Ghosts of Hometowns Past

I lived in the same town for 18 years. I paid my summer dues by working at the local water park. I got excited when we got to go two towns over to see a movie we wanted to see because our theater didn’t have it. I still sing the lyrics to our school song whenever I hear “Auld Lang Syne.” But there a lot of bad memories I left behind in my hometown. It’s where I lost all of my baby teeth, but it’s also where I lost my childhood home.
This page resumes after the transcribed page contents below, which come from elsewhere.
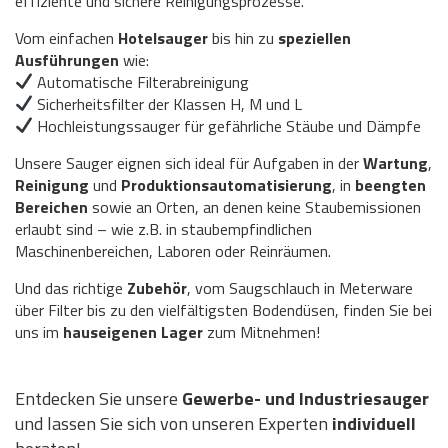
effiziente und sichere Reinigungsprozesse.
Vom einfachen
Hotelsauger
bis hin zu
speziellen
Ausführungen
wie:
Automatische Filterabreinigung
Sicherheitsfilter der Klassen H, M und L
Hochleistungssauger für gefährliche Stäube und Dämpfe
Unsere Sauger eignen sich ideal für Aufgaben in der
Wartung
,
Reinigung
und
Produktionsautomatisierung
, in
beengten
Bereichen
sowie an Orten, an denen keine Staubemissionen
erlaubt sind – wie z.B. in staubempfindlichen
Maschinenbereichen, Laboren oder Reinräumen.
Und das richtige
Zubehör
, vom Saugschlauch in Meterware
über Filter bis zu den vielfältigsten Bodendüsen, finden Sie bei
uns im
hauseigenen Lager
zum Mitnehmen!
Entdecken Sie unsere
Gewerbe- und Industriesauger
und lassen Sie sich von unseren Experten
individuell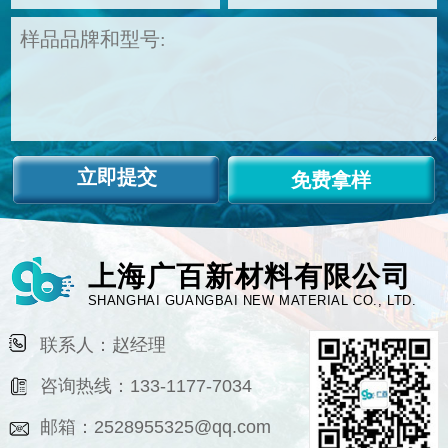
免费拿样
上海广百新材料有限公司
SHANGHAI GUANGBAI NEW MATERIAL CO., LTD.
联系人：赵经理
咨询热线：133-1177-7034
邮箱：2528955325@qq.com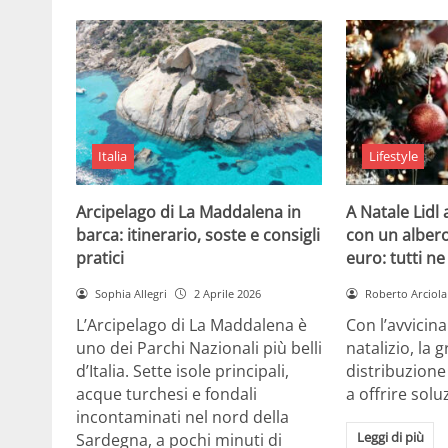
Italia
Lifestyle
Arcipelago di La Maddalena in
A Natale Lidl
barca: itinerario, soste e consigli
con un albero
pratici
euro: tutti n
Sophia Allegri
2 Aprile 2026
Roberto Arciola
L’Arcipelago di La Maddalena è
Con l’avvicin
uno dei Parchi Nazionali più belli
natalizio, la 
d’Italia. Sette isole principali,
distribuzione
acque turchesi e fondali
a offrire solu
incontaminati nel nord della
Leggi di più
Sardegna, a pochi minuti di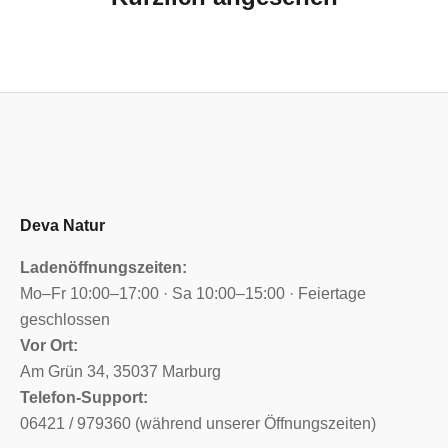
Deva Natur
Ladenöffnungszeiten:
Mo–Fr 10:00–17:00 · Sa 10:00–15:00 · Feiertage
geschlossen
Vor Ort:
Am Grün 34, 35037 Marburg
Telefon-Support:
06421 / 979360 (während unserer Öffnungszeiten)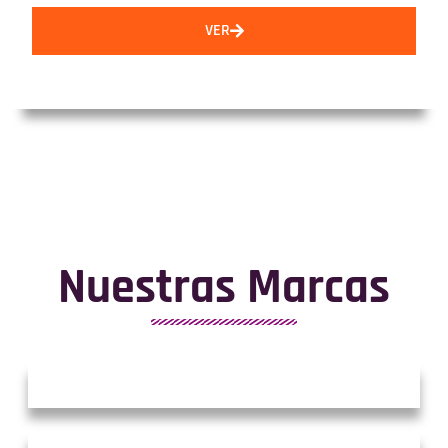
VER
Nuestras Marcas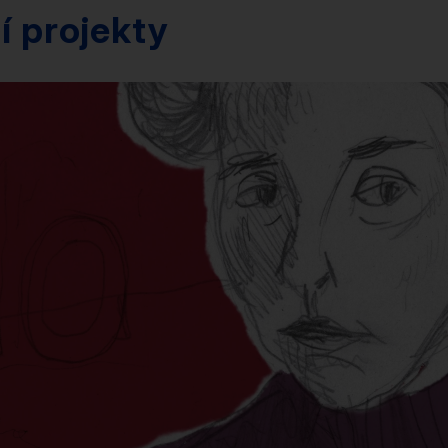
í projekty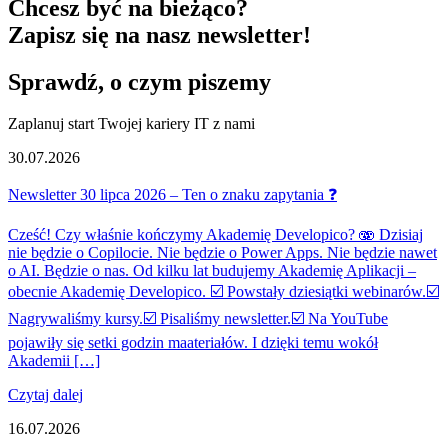
Chcesz być na bieżąco?
Zapisz się na nasz
newsletter!
Sprawdź,
o czym piszemy
Zaplanuj start Twojej kariery IT z nami
30.07.2026
Newsletter 30 lipca 2026 – Ten o znaku zapytania ❓
Cześć! Czy właśnie kończymy Akademię Developico? 🫨 Dzisiaj
nie będzie o Copilocie. Nie będzie o Power Apps. Nie będzie nawet
o AI. Będzie o nas. Od kilku lat budujemy Akademię Aplikacji –
obecnie Akademię Developico. ☑️ Powstały dziesiątki webinarów.☑️
Nagrywaliśmy kursy.☑️ Pisaliśmy newsletter.☑️ Na YouTube
pojawiły się setki godzin maateriałów. I dzięki temu wokół
Akademii […]
Czytaj dalej
16.07.2026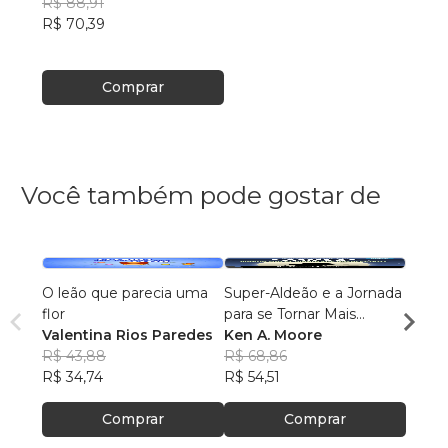
R$ 88,91
R$ 70,39
Comprar
Você também pode gostar de
O leão que parecia uma
Super-Aldeão e a Jornada
Os Úl
flor
para se Tornar Mais
Emma 
Valentina Rios Paredes
Interessante!
Ken A. Moore
R$ 78
R$ 43,88
R$ 68,86
R$ 62
R$ 34,74
R$ 54,51
Comprar
Comprar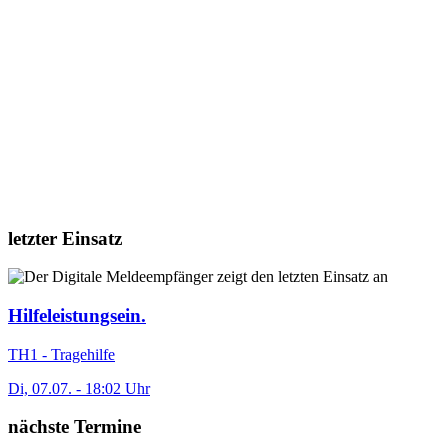
letzter Einsatz
Hilfeleistungsein.
TH1 - Tragehilfe
Di, 07.07. - 18:02 Uhr
nächste Termine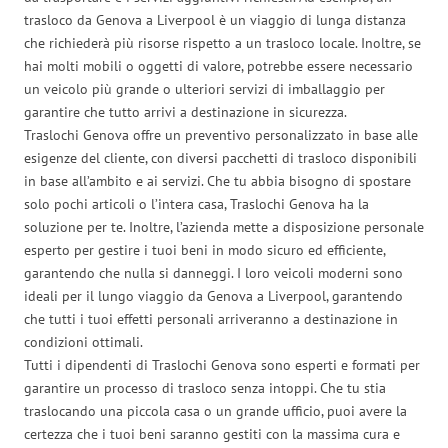
trasloco da Genova a Liverpool è un viaggio di lunga distanza
che richiederà più risorse rispetto a un trasloco locale. Inoltre, se
hai molti mobili o oggetti di valore, potrebbe essere necessario
un veicolo più grande o ulteriori servizi di imballaggio per
garantire che tutto arrivi a destinazione in sicurezza.
Traslochi Genova offre un preventivo personalizzato in base alle
esigenze del cliente, con diversi pacchetti di trasloco disponibili
in base all’ambito e ai servizi. Che tu abbia bisogno di spostare
solo pochi articoli o l’intera casa, Traslochi Genova ha la
soluzione per te. Inoltre, l’azienda mette a disposizione personale
esperto per gestire i tuoi beni in modo sicuro ed efficiente,
garantendo che nulla si danneggi. I loro veicoli moderni sono
ideali per il lungo viaggio da Genova a Liverpool, garantendo
che tutti i tuoi effetti personali arriveranno a destinazione in
condizioni ottimali.
Tutti i dipendenti di Traslochi Genova sono esperti e formati per
garantire un processo di trasloco senza intoppi. Che tu stia
traslocando una piccola casa o un grande ufficio, puoi avere la
certezza che i tuoi beni saranno gestiti con la massima cura e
I had to go back for a solid 30 minutes for the first time in years, and it was a lot harder than I thought it would be. I only went to the HEB, but my levels of anxiety were through the roof. I didn’t want to run into some of the Julie Coopers (I’m so proud of myself for two Julie Cooper references in two days) of my day. The women who still gossip about things from years ago but are too terrified to put their dirty laundry out on the clothes line (so they have the maid do it instead). I’m sorry if I sound harsh, but I can’t help but be honest. They were often ruthless with their words, so I’ll simplclever with mine.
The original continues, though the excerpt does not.